All das befeuert die Angst. Der Mist giesst noch Benzin ins Feuer. Stell dir deine Angst mal als gebrochenen Bein vor, da gehst du an Krücken draussen rum, humpelst wie blöd, hast vielleicht sogar Schmerzen, musst dich mal hinsetzen und all das darf geschehen, weil du dir den Haxen gebrochen hast.

Nur bei der Angst, einer Erkrankung der Seele, stellen wir uns so doof an. Nur kein Aufsehen, nur keine Blösse, nur nicht zugeben, dass die Seele gebrochen ist und wir genauso rumhumpeln und uns quälen. Sag mir da mal den Unterscheid, was Leiden und Schmerzen angeht.
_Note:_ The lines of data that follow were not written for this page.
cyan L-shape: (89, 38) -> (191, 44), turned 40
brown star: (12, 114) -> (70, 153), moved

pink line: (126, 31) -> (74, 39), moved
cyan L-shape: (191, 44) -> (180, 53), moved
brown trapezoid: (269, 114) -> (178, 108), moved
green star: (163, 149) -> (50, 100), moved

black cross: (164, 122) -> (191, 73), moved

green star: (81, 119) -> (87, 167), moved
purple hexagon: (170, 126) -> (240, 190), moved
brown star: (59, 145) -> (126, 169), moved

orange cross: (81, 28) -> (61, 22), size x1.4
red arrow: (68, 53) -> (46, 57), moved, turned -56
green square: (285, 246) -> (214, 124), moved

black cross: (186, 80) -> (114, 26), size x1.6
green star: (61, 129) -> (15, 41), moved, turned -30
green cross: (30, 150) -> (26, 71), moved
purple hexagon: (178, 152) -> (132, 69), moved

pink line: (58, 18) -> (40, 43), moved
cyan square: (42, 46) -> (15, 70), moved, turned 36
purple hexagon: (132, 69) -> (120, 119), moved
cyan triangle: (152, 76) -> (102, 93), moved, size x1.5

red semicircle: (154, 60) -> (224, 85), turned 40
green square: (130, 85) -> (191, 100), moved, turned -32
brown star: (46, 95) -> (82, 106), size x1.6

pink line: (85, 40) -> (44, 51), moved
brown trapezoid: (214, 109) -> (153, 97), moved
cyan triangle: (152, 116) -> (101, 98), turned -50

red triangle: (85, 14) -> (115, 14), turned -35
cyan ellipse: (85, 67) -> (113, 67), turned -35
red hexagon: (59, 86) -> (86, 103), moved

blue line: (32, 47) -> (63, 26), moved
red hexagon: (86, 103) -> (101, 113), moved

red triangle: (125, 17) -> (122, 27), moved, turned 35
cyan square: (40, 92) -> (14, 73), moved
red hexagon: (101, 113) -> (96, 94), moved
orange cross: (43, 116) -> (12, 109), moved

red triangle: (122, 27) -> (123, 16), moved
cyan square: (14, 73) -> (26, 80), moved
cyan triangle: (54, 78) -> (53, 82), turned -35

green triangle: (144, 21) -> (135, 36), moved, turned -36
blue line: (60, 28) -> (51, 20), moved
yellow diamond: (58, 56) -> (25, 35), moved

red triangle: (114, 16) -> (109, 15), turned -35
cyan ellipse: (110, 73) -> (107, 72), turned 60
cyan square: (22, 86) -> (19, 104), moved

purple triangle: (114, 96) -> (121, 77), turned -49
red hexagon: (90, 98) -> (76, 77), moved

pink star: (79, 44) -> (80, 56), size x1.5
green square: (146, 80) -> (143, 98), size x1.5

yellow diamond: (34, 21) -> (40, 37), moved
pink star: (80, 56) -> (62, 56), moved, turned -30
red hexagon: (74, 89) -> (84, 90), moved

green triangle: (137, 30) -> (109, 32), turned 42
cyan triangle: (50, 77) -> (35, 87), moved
Nur du alleine kannst hier deine Bewertung ändern. Es ist eine Erkrankung, die keiner von uns freiwillig verursacht hat, keiner wollte, keiner was für kann. Mindestens 25% der Bevölkerung in Deutschland leiden einmal im Leben an einer Angsterkrankung.

Und 25%! schämen sich oder meinen, dass das was "Besonderes" wäre, nur, weil's besonders peinlich ist, oder was?

Werde eine von den 25%, die ihre Angsterkrankung akzeptieren kann und begreift, wieviel Mut in jedem von uns steckt, trotz allem, dranzubleiben.

Kommt Schwindel, setz dich hin. Kommt Angst, bewege dich, dadurch baust du sie ab. Und wenn du denkst, andere könnten denken, dann lass andere denken, dein Denken konzentriert sich darauf, Angst akzeptieren zu lernen. Denk an die 25 %!

Ein Viertel der Bevölkerung, Mensch, das ist doch mal ein Wort.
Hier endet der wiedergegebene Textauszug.